As atividades do evento, que termina na noite desta segunda-feira (16), vêm acontecendo em torno do tema Revolução Agroecológica para superar a crise climática. A gravidade do momento em que vive o planeta foi simbolizada em uma mística que gerou uma roda de conversa, para que representantes de diversas organizações presentes na Troca citassem os seus compromissos com a causa da emergência climática; sobre o que vêm fazendo para minimizar, por exemplo, dores e preocupações como as que foram reveladas pelo Cacique Soim, representante do povo Pataxó, que veio do município mineiro de Carmésia, localizado no Vale do Rio Doce. Ali, segundo ele, a exemplo de tantos outros lugares, a água e a floresta já não são abundantes e sofrem muito, especialmente com a mineração.
Tema
A coordenadora da 15ª Troca de Saberes, professora Josarlete Magalhães Soares, do Departamento de Arquitetura e Urbanismo, conta que a escolha do tema foi uma decisão coletiva. Sugestões de organizações envolvidas com o evento foram discutidas e alinhavadas pelos estudantes da disciplina PRE 400 (Troca de Saberes). A escolha pelo termo revolução está relacionada, segundo ela, às possibilidades abertas pela agroecologia, que propõe mudanças do sistema agroalimentar e um cuidado maior com o ser humano, de uns com os outros, e com o meio ambiente. Isso acaba gerando, em sua avaliação, uma revolução nas práticas, que se revelam, por exemplo, na diminuição do uso de agrotóxicos, no menor consumo de energia e de água, em menos emissão de CO2 e no uso de tecnologias sociais. Uma delas, e que pode ser reproduzida pelos agricultores, é a estrutura de bambu, mais orgânica e biológica, que sustenta os tecidos das tendas que abrigam as atividades da Troca de Saberes.

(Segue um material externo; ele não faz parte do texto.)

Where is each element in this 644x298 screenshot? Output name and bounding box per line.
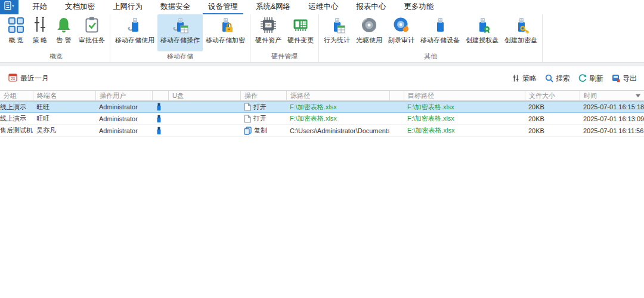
ribbon-item-label: 移动存储操作 [160, 36, 200, 45]
toolbar-button[interactable]: 搜索 [545, 73, 570, 84]
ribbon-item[interactable]: CPU硬件资产 [252, 14, 284, 51]
toolbar-button[interactable]: 策略 [512, 73, 537, 84]
ribbon-item[interactable]: 刻录审计 [385, 14, 417, 51]
app-menu-icon [4, 1, 15, 13]
ribbon-item-label: 概 览 [8, 36, 23, 45]
ribbon-item-label: 刻录审计 [388, 36, 414, 45]
ribbon-item[interactable]: 创建加密盘 [501, 14, 540, 51]
cell-file-size: 20KB [528, 103, 544, 110]
filter-toolbar: 23 最近一月 策略搜索刷新导出 [0, 66, 644, 90]
usb-small-icon [156, 127, 162, 135]
toolbar-button[interactable]: 导出 [612, 73, 637, 84]
cell-action: 打开 [253, 114, 267, 123]
ribbon-group-label: 概览 [4, 52, 108, 62]
ribbon-item-label: 创建授权盘 [466, 36, 499, 45]
disc-burn-icon [392, 16, 410, 34]
ribbon-item[interactable]: 硬件变更 [284, 14, 317, 51]
cell-group: 线上演示 [0, 103, 26, 112]
app-menu-button[interactable] [0, 0, 18, 14]
usb-stats-icon [328, 16, 346, 34]
menu-tab[interactable]: 设备管理 [203, 0, 243, 14]
ribbon-item-label: 行为统计 [324, 36, 350, 45]
ribbon-item[interactable]: 审批任务 [76, 14, 108, 51]
menu-tab[interactable]: 更多功能 [398, 0, 439, 14]
column-header[interactable]: 分组 [0, 91, 33, 100]
cell-time: 2025-07-01 16:13:09 [583, 115, 644, 122]
ribbon-item[interactable]: 告 警 [52, 14, 76, 51]
ribbon-item[interactable]: 移动存储使用 [112, 14, 157, 51]
cpu-chip-icon: CPU [259, 16, 277, 34]
column-header[interactable]: 终端名 [33, 91, 95, 100]
cell-target-path: F:\加密表格.xlsx [407, 103, 454, 112]
ribbon-item[interactable]: 策 略 [28, 14, 52, 51]
cell-target-path: F:\加密表格.xlsx [407, 114, 454, 123]
column-header[interactable]: 时间 [580, 91, 644, 100]
ribbon-item[interactable]: 光驱使用 [353, 14, 385, 51]
ribbon-item-label: 策 略 [32, 36, 47, 45]
toolbar-button[interactable]: 刷新 [578, 73, 603, 84]
usb-small-icon [156, 115, 162, 123]
column-header[interactable] [389, 91, 404, 100]
cell-target-path: E:\加密表格.xlsx [407, 126, 454, 135]
menu-tab[interactable]: 报表中心 [351, 0, 391, 14]
column-header[interactable]: 文件大小 [525, 91, 580, 100]
table-row[interactable]: 售后测试机吴亦凡Administrator复制C:\Users\Administ… [0, 125, 644, 137]
usb-table-icon [171, 16, 189, 34]
column-header[interactable]: 操作用户 [95, 91, 152, 100]
file-open-icon [244, 103, 251, 111]
cell-terminal: 吴亦凡 [36, 126, 56, 135]
ribbon-group: CPU硬件资产硬件变更硬件管理 [250, 14, 319, 62]
policy-sliders-icon [31, 16, 49, 34]
menu-tab[interactable]: 开始 [27, 0, 52, 14]
date-range-filter[interactable]: 23 最近一月 [8, 73, 49, 84]
ribbon-group: 概 览策 略告 警审批任务概览 [2, 14, 110, 62]
menu-tab[interactable]: 数据安全 [155, 0, 196, 14]
column-header[interactable]: 目标路径 [404, 91, 525, 100]
copy-icon [244, 127, 252, 135]
column-header[interactable] [152, 91, 168, 100]
table-row[interactable]: 线上演示旺旺Administrator打开F:\加密表格.xlsxF:\加密表格… [0, 101, 644, 113]
calendar-icon: 23 [8, 73, 17, 84]
hardware-board-icon [292, 16, 309, 34]
cell-source-path: C:\Users\Administrator\Documents\W... [290, 127, 389, 134]
disc-icon [360, 16, 378, 34]
usb-cable-icon [126, 16, 144, 34]
ribbon-group-label: 其他 [321, 52, 540, 62]
ribbon-item-label: 硬件资产 [255, 36, 281, 45]
menu-tab[interactable]: 文档加密 [60, 0, 100, 14]
cell-user: Administrator [99, 115, 138, 122]
export-icon [612, 74, 620, 82]
column-header[interactable]: 操作 [240, 91, 286, 100]
cell-terminal: 旺旺 [36, 114, 49, 123]
menu-tab[interactable]: 系统&网络 [250, 0, 296, 14]
toolbar-button-label: 刷新 [589, 73, 603, 84]
ribbon-item[interactable]: 移动存储加密 [203, 14, 248, 51]
column-header[interactable]: U盘 [168, 91, 240, 100]
usb-device-icon [431, 16, 449, 34]
menu-tab[interactable]: 上网行为 [107, 0, 148, 14]
cell-file-size: 20KB [528, 115, 544, 122]
ribbon-item[interactable]: 创建授权盘 [463, 14, 501, 51]
date-range-label: 最近一月 [20, 73, 49, 84]
ribbon-item-label: 光驱使用 [356, 36, 382, 45]
table-row[interactable]: 线上演示旺旺Administrator打开F:\加密表格.xlsxF:\加密表格… [0, 113, 644, 125]
approval-clipboard-icon [83, 16, 101, 34]
usb-key-icon [512, 16, 530, 34]
ribbon-item-label: 硬件变更 [287, 36, 314, 45]
table-header-row: 分组终端名操作用户U盘操作源路径目标路径文件大小时间 [0, 90, 644, 101]
ribbon-item[interactable]: 行为统计 [321, 14, 353, 51]
ribbon-item[interactable]: 移动存储设备 [417, 14, 463, 51]
cell-user: Administrator [99, 127, 138, 134]
usb-badge-icon [473, 16, 491, 34]
alert-bell-icon [55, 16, 73, 34]
menu-tab[interactable]: 运维中心 [303, 0, 343, 14]
column-header[interactable]: 源路径 [286, 91, 389, 100]
cell-source-path: F:\加密表格.xlsx [290, 114, 337, 123]
ribbon-item[interactable]: 移动存储操作 [157, 14, 203, 51]
ribbon-divider [0, 62, 644, 66]
cell-time: 2025-07-01 16:15:18 [583, 103, 644, 110]
sort-caret-icon[interactable] [636, 94, 640, 97]
ribbon-item[interactable]: 概 览 [4, 14, 28, 51]
ribbon-item-label: 移动存储加密 [206, 36, 245, 45]
app-window: 开始文档加密上网行为数据安全设备管理系统&网络运维中心报表中心更多功能 概 览策… [0, 0, 644, 298]
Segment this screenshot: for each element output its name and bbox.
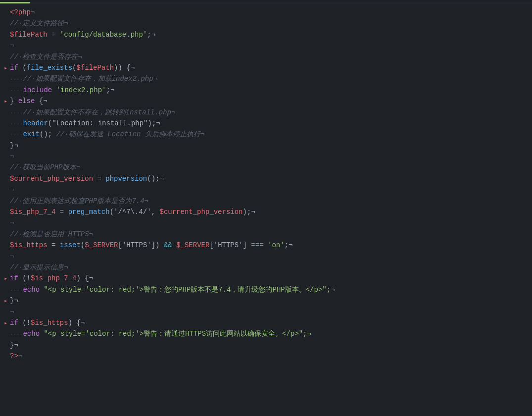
code-line: ¬ <box>0 40 532 51</box>
code-line: ▸}¬ <box>0 295 532 306</box>
token: 'index2.php' <box>56 86 106 94</box>
token: ?> <box>10 352 18 360</box>
token: //·检查文件是否存在¬ <box>10 53 82 61</box>
line-arrow <box>4 330 10 339</box>
token: ("Location: install.php");¬ <box>48 119 160 127</box>
code-line: ?>¬ <box>0 351 532 362</box>
code-line: ¬ <box>0 217 532 228</box>
code-line: ····echo "<p style='color: red;'>警告：您的PH… <box>0 284 532 295</box>
line-arrow <box>4 119 10 129</box>
token: header <box>23 119 48 127</box>
code-line: //·获取当前PHP版本¬ <box>0 162 532 173</box>
indent-dot: · <box>10 287 13 293</box>
token: }¬ <box>10 142 18 150</box>
line-content: $is_https = isset($_SERVER['HTTPS']) && … <box>10 240 528 251</box>
code-line: //·定义文件路径¬ <box>0 18 532 29</box>
token: ;¬ <box>147 31 155 39</box>
line-content: if (!$is_https) {¬ <box>10 317 528 328</box>
line-arrow <box>4 86 10 96</box>
token: $current_php_version <box>10 175 93 183</box>
code-line: ····header("Location: install.php");¬ <box>0 118 532 129</box>
indent-dot: · <box>16 110 20 116</box>
token: //·检测是否启用 HTTPS¬ <box>10 230 93 238</box>
token: if <box>10 274 18 282</box>
line-arrow <box>4 208 10 217</box>
line-content: $filePath = 'config/database.php';¬ <box>10 29 528 40</box>
code-line: ¬ <box>0 151 532 162</box>
token: $is_php_7_4 <box>31 274 76 282</box>
indent-dot: · <box>16 76 20 82</box>
code-line: $current_php_version = phpversion();¬ <box>0 173 532 184</box>
token: //·如果配置文件存在，加载index2.php¬ <box>23 75 157 83</box>
token: else <box>18 97 35 105</box>
token: <?php <box>10 8 31 16</box>
code-editor: <?php¬ //·定义文件路径¬ $filePath = 'config/da… <box>0 0 532 416</box>
line-arrow <box>4 341 10 351</box>
token: ¬ <box>10 308 14 316</box>
token: $filePath <box>10 31 48 39</box>
token: ['HTTPS'] <box>209 241 251 249</box>
token: ¬ <box>18 352 22 360</box>
token: = <box>55 208 68 216</box>
line-content: ¬ <box>10 307 528 317</box>
indent-dot: · <box>10 88 13 94</box>
line-arrow <box>4 19 10 29</box>
line-arrow <box>4 42 10 51</box>
token: ('/^7\.4/', <box>110 208 160 216</box>
line-content: ····//·如果配置文件存在，加载index2.php¬ <box>10 73 528 84</box>
line-content: //·使用正则表达式检查PHP版本是否为7.4¬ <box>10 196 528 207</box>
code-line: ¬ <box>0 184 532 195</box>
code-line: ▸if (!$is_php_7_4) {¬ <box>0 273 532 284</box>
token: ['HTTPS']) <box>118 241 163 249</box>
code-line: ····//·如果配置文件不存在，跳转到install.php¬ <box>0 107 532 118</box>
line-arrow <box>4 308 10 317</box>
line-arrow <box>4 31 10 40</box>
token: //·定义文件路径¬ <box>10 19 68 27</box>
indent-dot: · <box>16 287 20 293</box>
line-arrow <box>4 130 10 140</box>
line-content: //·定义文件路径¬ <box>10 18 528 29</box>
indent-dot: · <box>10 121 13 127</box>
code-line: //·显示提示信息¬ <box>0 262 532 273</box>
code-line: ····include 'index2.php';¬ <box>0 85 532 96</box>
indent-dot: · <box>10 110 13 116</box>
line-arrow <box>4 142 10 151</box>
line-content: ····include 'index2.php';¬ <box>10 85 528 96</box>
token: (); <box>40 130 52 138</box>
token: phpversion <box>105 175 147 183</box>
line-arrow <box>4 186 10 195</box>
token: include <box>23 86 52 94</box>
token: if <box>10 64 18 72</box>
token: 'config/database.php' <box>60 31 147 39</box>
token <box>264 241 268 249</box>
line-content: ¬ <box>10 40 528 51</box>
token: = <box>93 175 105 183</box>
code-line: <?php¬ <box>0 7 532 18</box>
token: isset <box>60 241 81 249</box>
line-content: ¬ <box>10 251 528 262</box>
line-content: if (!$is_php_7_4) {¬ <box>10 273 528 284</box>
token: ;¬ <box>106 86 114 94</box>
token: {¬ <box>35 97 47 105</box>
token: (! <box>18 274 31 282</box>
code-line: ····exit(); //·确保在发送 Location 头后脚本停止执行¬ <box>0 129 532 140</box>
token: $_SERVER <box>176 241 209 249</box>
token: ¬ <box>10 186 14 194</box>
token: === <box>251 241 263 249</box>
code-line: ▸} else {¬ <box>0 96 532 106</box>
token: ¬ <box>31 8 35 16</box>
indent-dot: · <box>10 132 13 138</box>
line-arrow <box>4 241 10 251</box>
line-content: //·检测是否启用 HTTPS¬ <box>10 229 528 240</box>
token: ( <box>81 241 85 249</box>
line-arrow: ▸ <box>4 97 10 106</box>
token: //·使用正则表达式检查PHP版本是否为7.4¬ <box>10 197 148 205</box>
token <box>52 86 56 94</box>
code-line: $is_php_7_4 = preg_match('/^7\.4/', $cur… <box>0 207 532 217</box>
token: "<p style='color: red;'>警告：请通过HTTPS访问此网站… <box>40 330 311 338</box>
code-line: ¬ <box>0 251 532 262</box>
code-line: //·检查文件是否存在¬ <box>0 52 532 62</box>
token: }¬ <box>10 297 18 305</box>
indent-dot: · <box>16 121 20 127</box>
line-arrow <box>4 153 10 162</box>
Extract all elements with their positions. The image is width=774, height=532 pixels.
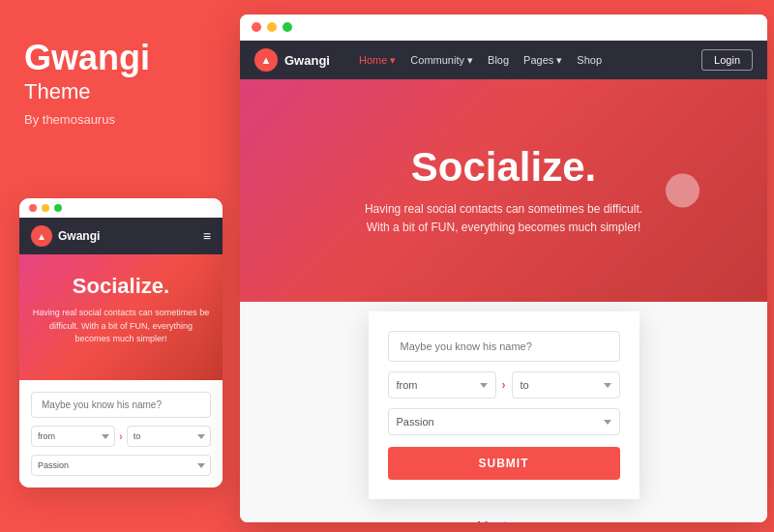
mobile-nav-brand: Gwangi: [58, 229, 100, 243]
nav-link-pages[interactable]: Pages ▾: [523, 54, 562, 67]
desktop-dot-yellow: [267, 22, 277, 32]
mobile-top-bar: [19, 198, 223, 218]
hero-title: Socialize.: [365, 144, 642, 191]
login-button[interactable]: Login: [701, 49, 753, 71]
mobile-dot-green: [54, 204, 62, 212]
mobile-to-select[interactable]: to: [127, 426, 211, 447]
age-range-row: from › to: [388, 371, 620, 399]
nav-link-home[interactable]: Home ▾: [359, 54, 396, 67]
mobile-from-select[interactable]: from: [31, 426, 115, 447]
mobile-name-input[interactable]: [31, 392, 211, 418]
desktop-logo-icon: ▲: [254, 48, 278, 72]
hero-circle-decoration: [666, 174, 700, 208]
hero-subtitle: Having real social contacts can sometime…: [365, 200, 642, 237]
mobile-mockup: ▲ Gwangi ≡ Socialize. Having real social…: [19, 198, 223, 488]
mobile-hero: Socialize. Having real social contacts c…: [19, 254, 223, 380]
brand-title: Gwangi: [24, 39, 203, 77]
desktop-mockup: ▲ Gwangi Home ▾ Community ▾ Blog Pages ▾…: [240, 15, 767, 522]
desktop-dot-green: [283, 22, 292, 32]
mobile-hero-title: Socialize.: [31, 274, 211, 299]
name-input[interactable]: [388, 331, 620, 362]
passion-select[interactable]: Passion: [388, 408, 620, 435]
mobile-nav-logo: ▲ Gwangi: [31, 225, 100, 247]
mobile-arrow-icon: ›: [119, 431, 122, 442]
mobile-dot-yellow: [42, 204, 49, 212]
desktop-hero: Socialize. Having real social contacts c…: [240, 79, 767, 302]
hero-content: Socialize. Having real social contacts c…: [365, 144, 642, 237]
desktop-dot-red: [252, 22, 261, 32]
nav-link-shop[interactable]: Shop: [577, 54, 602, 66]
desktop-nav-brand: Gwangi: [284, 53, 330, 68]
search-form-card: from › to Passion SUBMIT: [369, 311, 640, 499]
mobile-dot-red: [29, 204, 37, 212]
left-panel: Gwangi Theme By themosaurus ▲ Gwangi ≡ S…: [0, 0, 227, 532]
desktop-top-bar: [240, 15, 767, 41]
hamburger-icon[interactable]: ≡: [203, 228, 211, 244]
brand-subtitle: Theme: [24, 79, 203, 104]
members-title: Meet our: [254, 518, 753, 522]
mobile-logo-icon: ▲: [31, 225, 52, 247]
mobile-form-section: from › to Passion: [19, 380, 223, 488]
mobile-passion-select[interactable]: Passion: [31, 455, 211, 476]
mobile-nav: ▲ Gwangi ≡: [19, 218, 223, 254]
mobile-age-row: from › to: [31, 426, 211, 447]
submit-button[interactable]: SUBMIT: [388, 447, 620, 480]
mobile-hero-subtitle: Having real social contacts can sometime…: [31, 307, 211, 346]
members-section: Meet our Active Members: [240, 499, 767, 522]
nav-link-blog[interactable]: Blog: [488, 54, 509, 66]
desktop-nav-logo: ▲ Gwangi: [254, 48, 330, 72]
to-age-select[interactable]: to: [512, 371, 620, 399]
nav-link-community[interactable]: Community ▾: [410, 54, 473, 67]
brand-by: By themosaurus: [24, 112, 203, 127]
from-age-select[interactable]: from: [388, 371, 496, 399]
arrow-icon: ›: [502, 378, 506, 392]
desktop-nav: ▲ Gwangi Home ▾ Community ▾ Blog Pages ▾…: [240, 41, 767, 79]
desktop-nav-links: Home ▾ Community ▾ Blog Pages ▾ Shop: [359, 54, 701, 67]
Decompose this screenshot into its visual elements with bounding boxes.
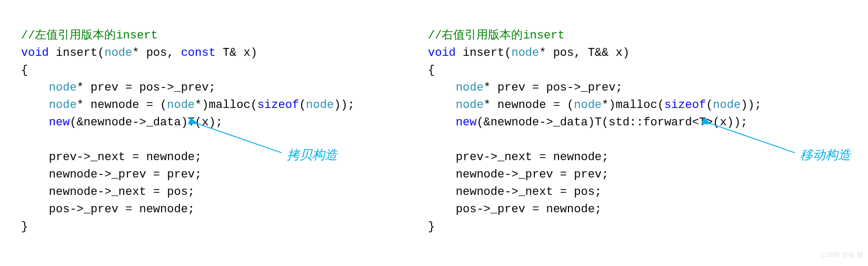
- right-new: new: [456, 116, 477, 129]
- right-code-block: //右值引用版本的insert void insert(node* pos, T…: [428, 9, 762, 235]
- right-l6: newnode->_next = pos;: [428, 185, 602, 199]
- right-sig1: insert(: [456, 46, 512, 60]
- right-l1-node: node: [456, 81, 484, 94]
- left-l1-node: node: [49, 81, 77, 94]
- left-l4: prev->_next = newnode;: [21, 151, 202, 164]
- right-void: void: [428, 46, 456, 60]
- right-l2b: * newnode = (: [484, 98, 574, 112]
- right-indent3: [428, 116, 456, 129]
- left-l5: newnode->_prev = prev;: [21, 168, 202, 181]
- right-l2-node2: node: [574, 98, 602, 112]
- right-node-type-1: node: [511, 46, 539, 60]
- right-indent1: [428, 81, 456, 94]
- left-l3b: (&newnode->_data)T(x);: [69, 116, 222, 129]
- left-indent3: [21, 116, 49, 129]
- left-l2c: *)malloc(: [195, 98, 257, 112]
- left-sig1: insert(: [49, 46, 105, 60]
- right-l2-node3: node: [713, 98, 741, 112]
- left-sig3: T& x): [216, 46, 257, 60]
- watermark: CSDN @砾 勤: [821, 247, 864, 264]
- left-l2e: ));: [334, 98, 355, 112]
- right-sig2: * pos, T&& x): [539, 46, 630, 60]
- right-l2d: (: [706, 98, 713, 112]
- right-indent2: [428, 98, 456, 112]
- left-brace-close: }: [21, 220, 28, 233]
- right-sizeof: sizeof: [664, 98, 706, 112]
- left-indent1: [21, 81, 49, 94]
- left-l2-node: node: [49, 98, 77, 112]
- left-indent2: [21, 98, 49, 112]
- left-comment: //左值引用版本的insert: [21, 29, 158, 42]
- right-l4: prev->_next = newnode;: [428, 151, 608, 164]
- left-l2b: * newnode = (: [77, 98, 167, 112]
- left-sizeof: sizeof: [257, 98, 299, 112]
- left-code-block: //左值引用版本的insert void insert(node* pos, c…: [21, 9, 355, 235]
- left-brace-open: {: [21, 64, 28, 77]
- right-annotation: 移动构造: [800, 146, 851, 164]
- left-l2-node3: node: [306, 98, 334, 112]
- right-l2e: ));: [741, 98, 762, 112]
- right-comment: //右值引用版本的insert: [428, 29, 565, 42]
- right-brace-open: {: [428, 64, 435, 77]
- right-l3b: (&newnode->_data)T(std::forward<T>(x));: [476, 116, 747, 129]
- left-l1-rest: * prev = pos->_prev;: [77, 81, 216, 94]
- left-annotation: 拷贝构造: [287, 146, 337, 164]
- right-l2-node: node: [456, 98, 484, 112]
- right-l1-rest: * prev = pos->_prev;: [484, 81, 623, 94]
- left-const: const: [181, 46, 216, 60]
- left-node-type-1: node: [104, 46, 132, 60]
- right-brace-close: }: [428, 220, 435, 233]
- left-sig2: * pos,: [132, 46, 181, 60]
- left-l6: newnode->_next = pos;: [21, 185, 195, 199]
- right-l5: newnode->_prev = prev;: [428, 168, 608, 181]
- right-l2c: *)malloc(: [602, 98, 664, 112]
- left-l2d: (: [299, 98, 306, 112]
- right-l7: pos->_prev = newnode;: [428, 203, 602, 216]
- left-new: new: [49, 116, 70, 129]
- left-l2-node2: node: [167, 98, 195, 112]
- left-void: void: [21, 46, 49, 60]
- left-l7: pos->_prev = newnode;: [21, 203, 195, 216]
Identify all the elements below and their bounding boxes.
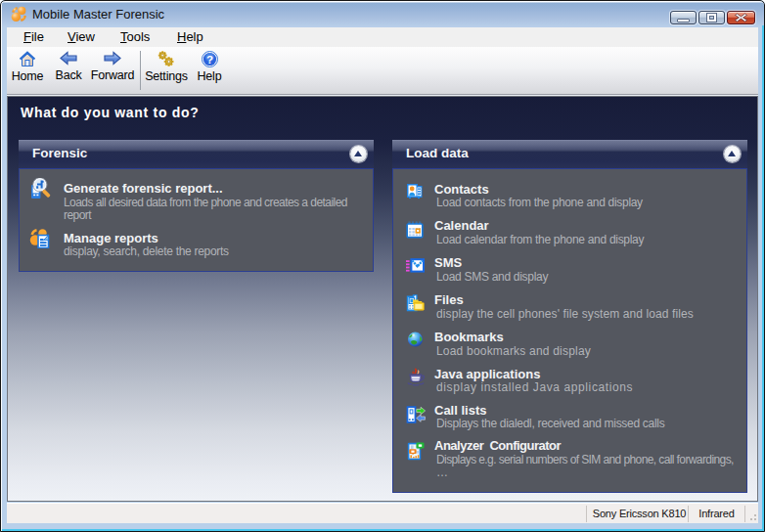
svg-text:?: ?	[206, 54, 213, 66]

Para o presidente da Associação Brasileira de Agroecologia (ABA), José Nunes da Silva, professor da Universidade Federal Rural de Pernambuco, a revolução tem a ver com as pequenas experiências que vão se constituindo nos territórios. E esta revolução, em sua opinião, não é mais silenciosa. “Se a gente olha no Brasil hoje há várias expressões em diferentes territórios da concretude dessa agroecologia. Aos poucos, ela vai revolucionando por meio das políticas públicas, da produção de alimentos saudáveis, da oferta nas feiras, da oferta na política nacional de alimentação escolar e do programa de aquisição de alimentos. Estamos revolucionando o jeito de compreender a natureza, de se relacionar com ela e de produzir alimentos saudáveis, como primeiro momento”.
José Nunes considera que eventos, como a Troca de Saberes, têm impulsionado a visibilidade da agroecologia. "Apesar das dificuldades conjunturais, vai se avançando no que é possível". O presidente da ABA destaca que Viçosa tem uma história inédita e motivada pela presença do Centro de Tecnologias Alternativas da Zona da Mata mineira (CTA-ZM), que, juntamente com um grupo de ONGs, iniciou toda essa história no final dos anos 1980. Isso acabou fazendo, em sua avaliação, com que a UFV garantisse um espaço para a agroecologia com a Licenciatura em Educação do Campo e a pós-graduação em Agroecologia, que contam em seus quadros docentes com pessoas que fundaram o CTA.
Para José Nunes, a Troca de Saberes “é um momento em que a Universidade se abre para um diálogo entre a ciência acadêmica, com seus métodos e a sua contribuição para resolver problemas complexos da realidade, com as ciências dos indígenas, dos quilombolas, dos outros povos tradicionais”. São eles, em sua opinião, que, de fato, enfrentam mais diretamente, por exemplo, os problemas com a mudança climática.
Quem veio
Para a Troca vieram caravanas de cidades de Minas, do Rio de Janeiro, de São Paulo e até de Goiás, trazendo agricultores, agricultoras, representantes de movimentos sociais e de diversas organizações e do Ministério do Desenvolvimento Agrário e Agricultura Familiar. Vieram também jovens de cinco escolas agrícolas. Ao todo, cerca de 550 pessoas se inscreveram para o evento que, este ano, se orgulha em oferecer aos participantes refeições preparadas com 100% de alimentos orgânicos e agroecológicos. O que em outras edições havia faltado no cardápio para chegar aos 100%, a organização da Troca conseguiu em 2024 com a rede de economia solidária. Até o fim do evento, serão quase 3,5 toneladas de alimentos servidos no Restaurante Universitário 2 do campus Viçosa, segundo Camila Raimunda Carvalho dos Santos, bolsista técnica do Núcleo de Educação do Campo e Agroecologia da UFV e uma das organizadoras da 15ª Troca de Saberes.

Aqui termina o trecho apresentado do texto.